#### [TASK DESCRIPTION]
Each line of the records below that contains "Frühstücksbuffet" needs to be copied.

Page-level text extractions:
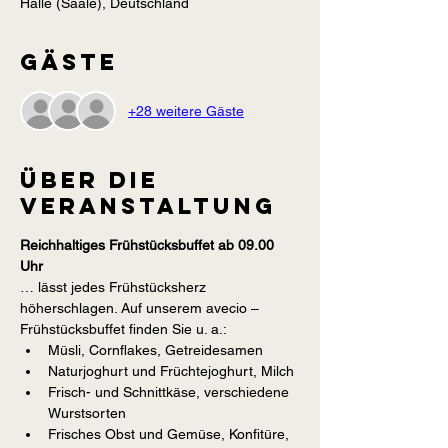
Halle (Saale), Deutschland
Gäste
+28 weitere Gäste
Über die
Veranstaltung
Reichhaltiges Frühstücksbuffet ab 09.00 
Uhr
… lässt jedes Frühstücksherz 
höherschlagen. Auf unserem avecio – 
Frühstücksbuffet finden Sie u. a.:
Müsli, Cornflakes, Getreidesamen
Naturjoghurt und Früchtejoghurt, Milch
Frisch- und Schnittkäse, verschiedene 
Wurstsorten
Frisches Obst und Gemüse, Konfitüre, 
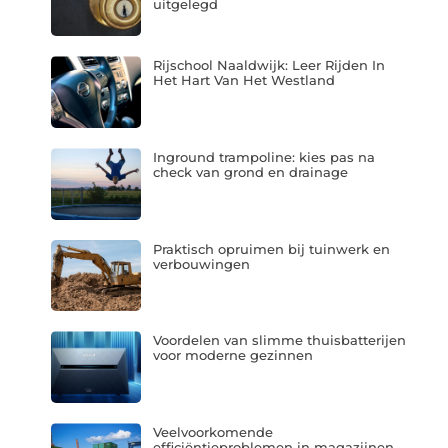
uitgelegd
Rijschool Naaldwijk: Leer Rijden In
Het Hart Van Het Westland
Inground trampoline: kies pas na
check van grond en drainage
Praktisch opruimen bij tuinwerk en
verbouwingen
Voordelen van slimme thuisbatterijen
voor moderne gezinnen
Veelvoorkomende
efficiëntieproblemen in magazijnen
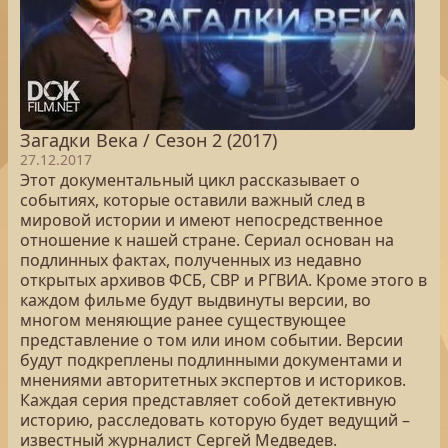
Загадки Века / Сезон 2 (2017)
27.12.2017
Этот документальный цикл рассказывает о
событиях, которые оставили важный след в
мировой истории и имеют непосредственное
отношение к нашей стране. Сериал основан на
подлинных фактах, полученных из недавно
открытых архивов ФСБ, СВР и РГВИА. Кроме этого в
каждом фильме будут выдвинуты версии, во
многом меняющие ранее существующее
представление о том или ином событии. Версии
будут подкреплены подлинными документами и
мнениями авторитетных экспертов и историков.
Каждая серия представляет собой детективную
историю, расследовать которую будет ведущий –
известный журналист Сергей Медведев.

#### [OUTPUT OF THE TASK]
Reichhaltiges Frühstücksbuffet ab 09.00 
Frühstücksbuffet finden Sie u. a.:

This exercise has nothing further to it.